Tramas Vitais no MON

Atualizado: 30 de ago. de 2021

Linha e agulha costuram um diálogo com cidade



Foto: Guilherme Pupo


Na lenda oriental “Akai Ito”, o fio vermelho simboliza a conexão profunda entre duas pessoas. A linha pode embaraçar, se emaranhar, mas nunca se rompe. Na intervenção “Tramas Vitais”, o artista Geraldo Zamproni utiliza o fio vermelho, que, com uma agulha, atravessa uma das paredes externas do Museu Oscar Niemeyer, em Curitiba.

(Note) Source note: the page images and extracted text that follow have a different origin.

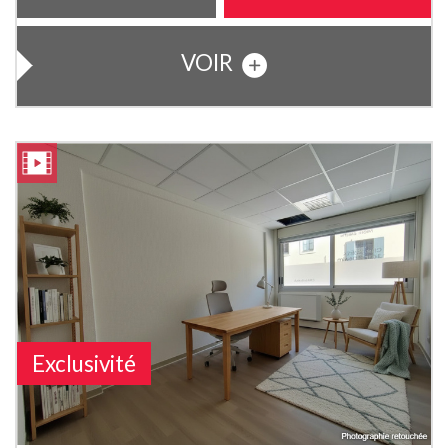
VOIR
Exclusivité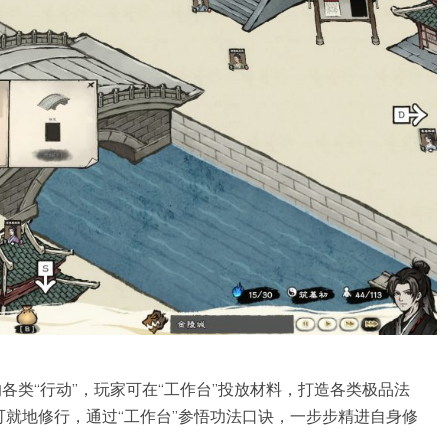
各类“行动”，玩家可在“工作台”投放材料，打造各类极品法
就地修行，通过“工作台”参悟功法口诀，一步步精进自身修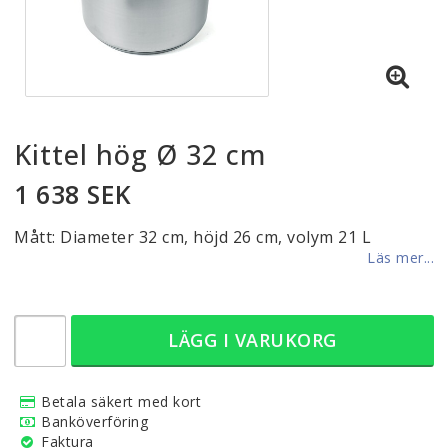
Kittel hög Ø 32 cm
1 638 SEK
Mått: Diameter 32 cm, höjd 26 cm, volym 21 L
Läs mer...
LÄGG I VARUKORG
Betala säkert med kort
Banköverföring
Faktura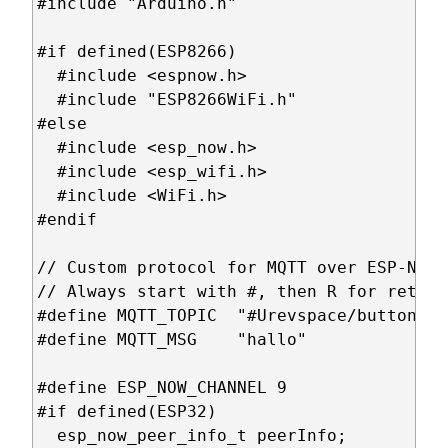
#include "Arduino.h"

#if defined(ESP8266)

  #include <espnow.h>

  #include "ESP8266WiFi.h"

#else

  #include <esp_now.h>

  #include <esp_wifi.h>

  #include <WiFi.h>

#endif

// Custom protocol for MQTT over ESP-NOW

// Always start with #, then R for retain
#define MQTT_TOPIC  "#Urevspace/button/tes
#define MQTT_MSG    "hallo"

#define ESP_NOW_CHANNEL 9

#if defined(ESP32)

  esp_now_peer_info_t peerInfo;
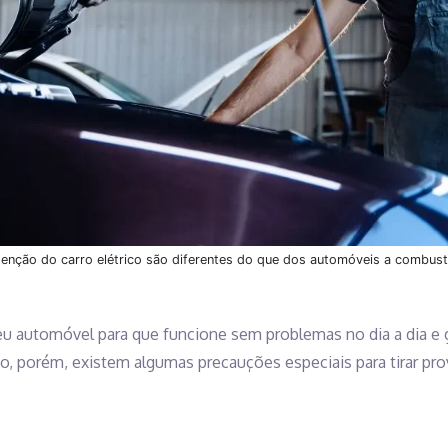
nção do carro elétrico são diferentes do que dos automóveis a combus
eu automóvel para que funcione sem problemas no dia a dia e 
co, porém, existem algumas precauções especiais para tirar pr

A obra tem a proposta de dialogar com a cidade por meio da ferramenta têxtil, trazendo para o espaço de reflexão questões como a valorização, uso e esquecimento dos espaços culturais – especialmente os museus.

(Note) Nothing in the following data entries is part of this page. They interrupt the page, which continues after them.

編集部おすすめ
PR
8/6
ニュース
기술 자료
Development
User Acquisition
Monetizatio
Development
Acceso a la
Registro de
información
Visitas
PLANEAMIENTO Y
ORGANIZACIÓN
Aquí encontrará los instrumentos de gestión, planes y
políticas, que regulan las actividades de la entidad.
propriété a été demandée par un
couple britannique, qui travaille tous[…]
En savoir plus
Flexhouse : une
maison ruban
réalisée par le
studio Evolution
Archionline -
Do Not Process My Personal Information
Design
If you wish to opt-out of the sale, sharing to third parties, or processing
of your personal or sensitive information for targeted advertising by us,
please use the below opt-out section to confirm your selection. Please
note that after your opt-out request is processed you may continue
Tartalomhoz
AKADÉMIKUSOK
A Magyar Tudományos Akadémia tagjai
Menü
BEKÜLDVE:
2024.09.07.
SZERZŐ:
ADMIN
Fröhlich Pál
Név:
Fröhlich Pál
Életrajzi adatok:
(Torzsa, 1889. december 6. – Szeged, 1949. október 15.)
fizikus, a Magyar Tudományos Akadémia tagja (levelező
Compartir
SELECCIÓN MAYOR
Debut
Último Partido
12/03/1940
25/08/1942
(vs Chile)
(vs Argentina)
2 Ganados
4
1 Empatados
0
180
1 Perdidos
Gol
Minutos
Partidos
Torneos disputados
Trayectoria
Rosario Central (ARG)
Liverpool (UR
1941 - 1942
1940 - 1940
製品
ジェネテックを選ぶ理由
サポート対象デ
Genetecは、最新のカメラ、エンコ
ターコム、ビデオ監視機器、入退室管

Por meio da agulha colossal fincada em um dos principais pontos turísticos e culturais da cidade, Geraldo procura evocar o cotidiano destes espaços e provocar a percepção do público sobre como os museus estão presentes em suas rotinas. A obra faz parte da Bienal Internacional de Arte Contemporânea do Sul (Bienalsur) 2021.


“Com isso em mente, a obra é uma provocação positiva, que se apoia numa imagem simbólica: o objeto da agulha, aqui usado para tecer conexões entre arte e cidade. A intervenção funciona como um símbolo que visa reanimar a união entre arte e cidade”, explica o artista.


Foto: Guilherme Pupo


Formado em Arquitetura e Urbanismo, Zamproni tece relações entre o têxtil e os materiais arquitetônicos. Há cerca de 15 anos, por exemplo, começou a observar o cordão de polietileno usado para fixar vidros em caixilhos de janelas e portas. A partir daí, o material passou a fazer parte das suas criações.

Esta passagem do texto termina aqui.